### PROBLEM REQUIREMENTS
Below are some records. How many of their lines contain the string "access"? Give the number only.

——

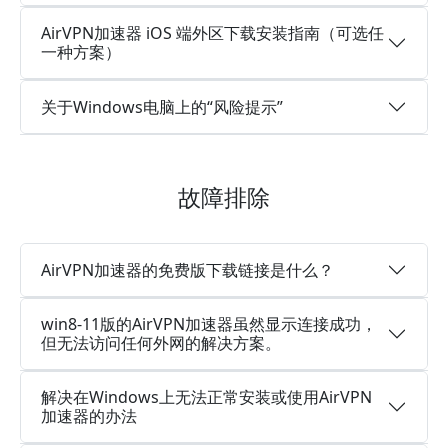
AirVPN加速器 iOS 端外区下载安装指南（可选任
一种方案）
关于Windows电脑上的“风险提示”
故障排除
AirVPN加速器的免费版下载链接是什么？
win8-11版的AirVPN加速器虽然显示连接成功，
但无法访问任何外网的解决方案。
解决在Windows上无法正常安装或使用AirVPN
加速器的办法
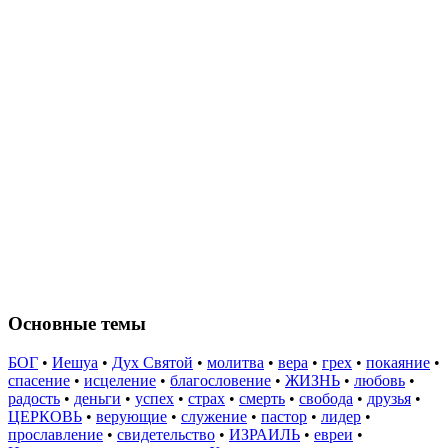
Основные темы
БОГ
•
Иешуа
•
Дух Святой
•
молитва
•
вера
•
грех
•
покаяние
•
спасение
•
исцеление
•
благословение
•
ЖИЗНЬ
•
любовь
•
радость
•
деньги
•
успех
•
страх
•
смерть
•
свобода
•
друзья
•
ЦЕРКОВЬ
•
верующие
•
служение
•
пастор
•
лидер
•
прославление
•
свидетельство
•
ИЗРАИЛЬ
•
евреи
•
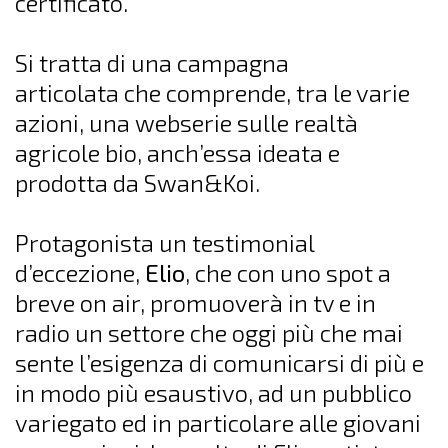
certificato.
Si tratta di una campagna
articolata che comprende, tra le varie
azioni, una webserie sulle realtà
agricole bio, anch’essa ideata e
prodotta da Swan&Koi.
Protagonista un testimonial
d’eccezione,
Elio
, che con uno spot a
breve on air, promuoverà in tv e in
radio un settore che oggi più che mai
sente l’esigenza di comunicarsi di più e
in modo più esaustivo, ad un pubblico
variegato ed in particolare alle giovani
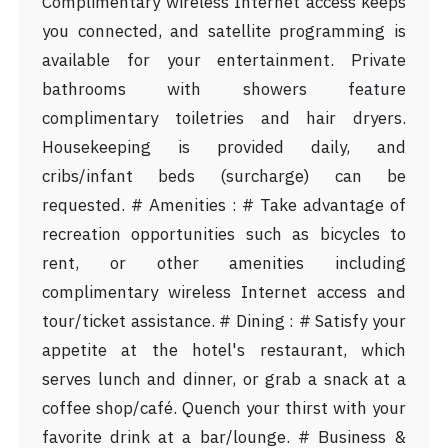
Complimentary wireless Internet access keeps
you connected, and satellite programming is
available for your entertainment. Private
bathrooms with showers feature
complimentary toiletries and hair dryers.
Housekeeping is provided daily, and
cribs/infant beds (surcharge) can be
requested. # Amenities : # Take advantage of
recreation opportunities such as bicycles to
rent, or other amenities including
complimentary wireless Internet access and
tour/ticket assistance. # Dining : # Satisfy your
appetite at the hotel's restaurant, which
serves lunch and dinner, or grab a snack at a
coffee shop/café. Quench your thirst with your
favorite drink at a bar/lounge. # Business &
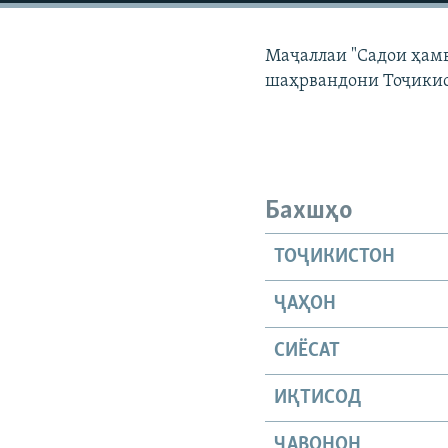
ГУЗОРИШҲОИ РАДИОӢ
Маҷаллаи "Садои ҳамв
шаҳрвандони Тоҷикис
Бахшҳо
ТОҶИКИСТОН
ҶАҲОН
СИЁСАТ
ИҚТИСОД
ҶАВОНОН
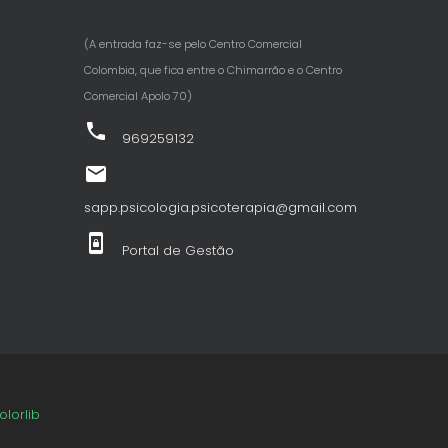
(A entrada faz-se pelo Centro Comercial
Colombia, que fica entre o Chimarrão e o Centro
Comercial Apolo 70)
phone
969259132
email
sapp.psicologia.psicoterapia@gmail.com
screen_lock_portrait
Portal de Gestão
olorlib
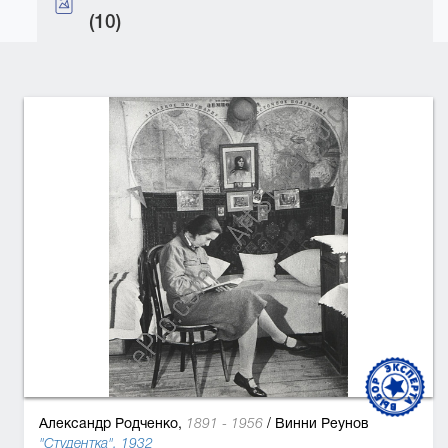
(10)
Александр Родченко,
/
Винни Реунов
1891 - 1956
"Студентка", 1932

——

### OUTPUT FOR THIS TASK
2